IEEE Robotics and Automation Letters 2023

News - 24 April 2023 - ELLIS Unit Delft

Members of the ELLIS Unit Delft, Cognitive Robotics (Autonomous Multi-Robots Lab; Javier Alonso Mora), contributed their work “Learning to Play Trajectory Games Against Opponents with Unknown Objectives” to the IEEE Robotics and Automation Letters. This work will also be presented at IROS 2023.
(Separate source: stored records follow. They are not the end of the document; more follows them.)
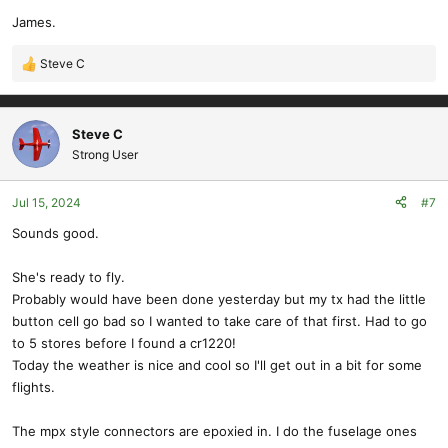
James.
Steve C
R
e
a
c
Steve C
t
Strong User
i
o
Jul 15, 2024
#7
n
s
Sounds good.
:
She's ready to fly.
Probably would have been done yesterday but my tx had the little
button cell go bad so I wanted to take care of that first. Had to go
to 5 stores before I found a cr1220!
Today the weather is nice and cool so I'll get out in a bit for some
flights.
The mpx style connectors are epoxied in. I do the fuselage ones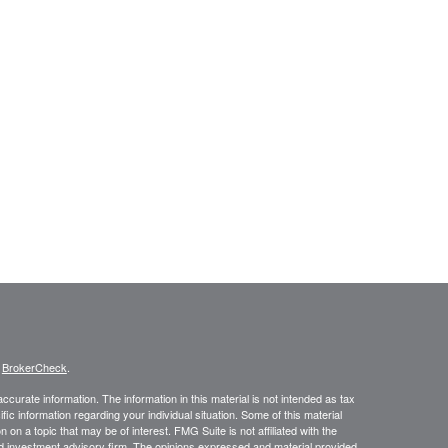
s
BrokerCheck
.
curate information. The information in this material is not intended as tax
ific information regarding your individual situation. Some of this material
 a topic that may be of interest. FMG Suite is not affiliated with the
ed investment advisory firm. The opinions expressed and material provided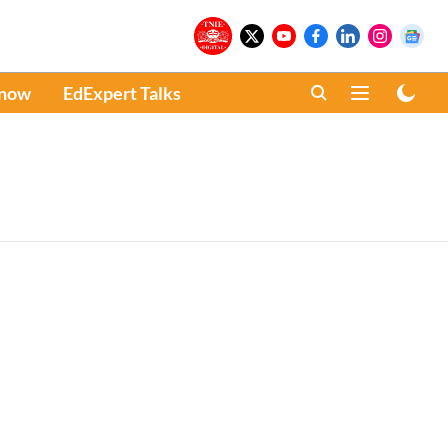
Know
EdExpert Talks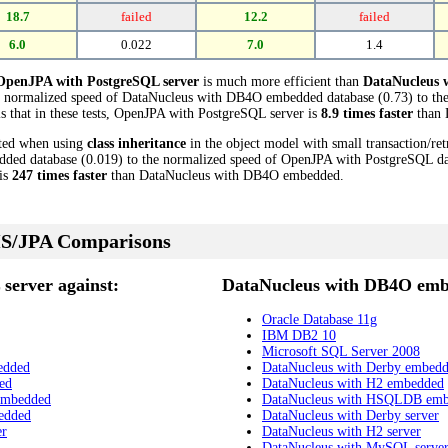
18.7
failed
12.2
failed
6.0
0.022
7.0
1.4
OpenJPA with PostgreSQL server
is much more efficient than
DataNucleus
e normalized speed of DataNucleus with DB4O embedded database (0.73) to th
s that in these tests, OpenJPA with PostgreSQL server is
8.9 times faster
than 
cted when using
class inheritance
in the object model with small transaction/re
d database (0.019) to the normalized speed of OpenJPA with PostgreSQL datab
is
247 times faster
than DataNucleus with DB4O embedded.
S/JPA Comparisons
server against:
DataNucleus with DB4O emb
Oracle Database 11g
IBM DB2 10
Microsoft SQL Server 2008
edded
DataNucleus with Derby embed
ed
DataNucleus with H2 embedded
embedded
DataNucleus with HSQLDB em
edded
DataNucleus with Derby server
er
DataNucleus with H2 server
DataNucleus with MySQL serve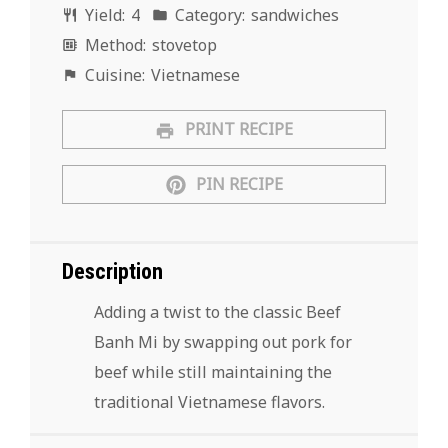
Yield:
4
Category:
sandwiches
Method:
stovetop
Cuisine:
Vietnamese
PRINT RECIPE
PIN RECIPE
Description
Adding a twist to the classic Beef
Banh Mi by swapping out pork for
beef while still maintaining the
traditional Vietnamese flavors.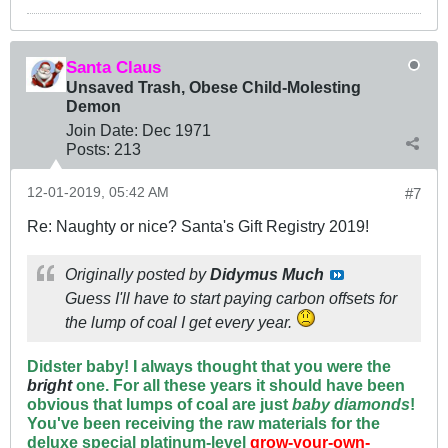
Santa Claus
Unsaved Trash, Obese Child-Molesting
Demon
Join Date:
Dec 1971
Posts:
213
12-01-2019, 05:42 AM
#7
Re: Naughty or nice? Santa's Gift Registry 2019!
Originally posted by
Didymus Much
Guess I'll have to start paying carbon offsets for
the lump of coal I get every year.
Didster baby! I always thought that you were the
bright
one. For all these years it should have been
obvious that lumps of coal are just
baby diamond
s
!
You've been receiving the raw materials for the
deluxe special platinum-level
grow-your-own-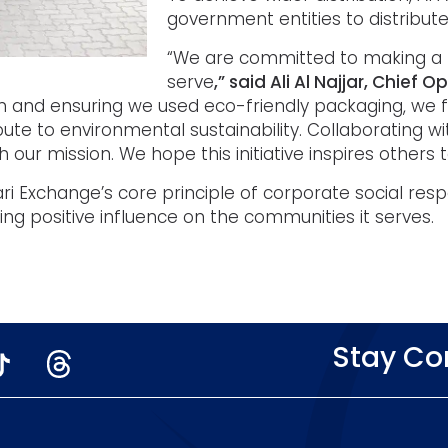
government entities to distribute
“We are committed to making a 
serve
,” said Ali Al Najjar, Chief 
 and ensuring we used eco-friendly packaging, we fu
ute to environmental sustainability. Collaborating 
 our mission. We hope this initiative inspires others to
sari Exchange’s core principle of corporate social re
ting positive influence on the communities it serves.
Stay C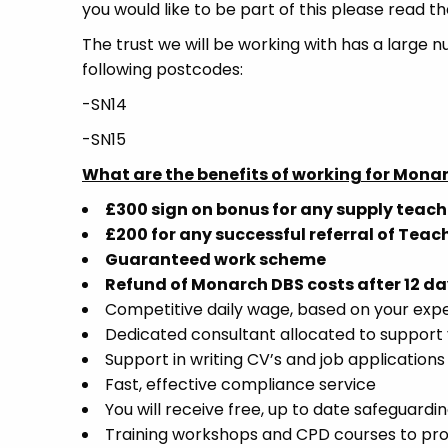
you would like to be part of this please read th
The trust we will be working with has a large n
following postcodes:
-SN14
-SN15
What are the benefits of working for Mona
£300 sign on bonus for any supply teach
£200 for any successful referral of Teac
Guaranteed work scheme
Refund of Monarch DBS costs after 12 da
Competitive daily wage, based on your exp
Dedicated consultant allocated to support 
Support in writing CV’s and job applications
Fast, effective compliance service
You will receive free, up to date safeguardin
Training workshops and CPD courses to pr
Many autonomous agents, such as intelligent vehicles, are inherently required to interact with one another. Game theory provides a natural mathematical tool for robot motion planning in such interactive settings. However, tractable algorithms for such problems usually rely on a strong assumption, namely that the objectives of all players in the scene are known. To make such tools applicable for ego-centric planning with only local information, we propose an adaptive model-predictive game solver, which jointly infers other players' objectives online and computes a corresponding generalized Nash equilibrium (GNE) strategy. The adaptivity of our approach is enabled by a differentiable trajectory game solver whose gradient signal is used for maximum likelihood estimation (MLE) of opponents' objectives. This differentiability of our pipeline facilitates direct integration with other differentiable elements, such as neural networks (NNs). Furthermore, in contrast to existing solvers for cost inference in games, our method handles not only partial state observations but also general inequality constraints. In two simulated traffic scenarios, we find superior performance of our approach over both existing game-theoretic methods and non-game-theoretic model-predictive control (MPC) approaches. We also demonstrate the real-time planning capabilities and robustness of our approach in a hardware experiment.


Liu Xinjie, Lasse Peters, and Javier Alonso-Mora. "Learning to Play Trajectory Games Against Opponents with Unknown Objectives." IEEE Robotics and Automation Letters (2023).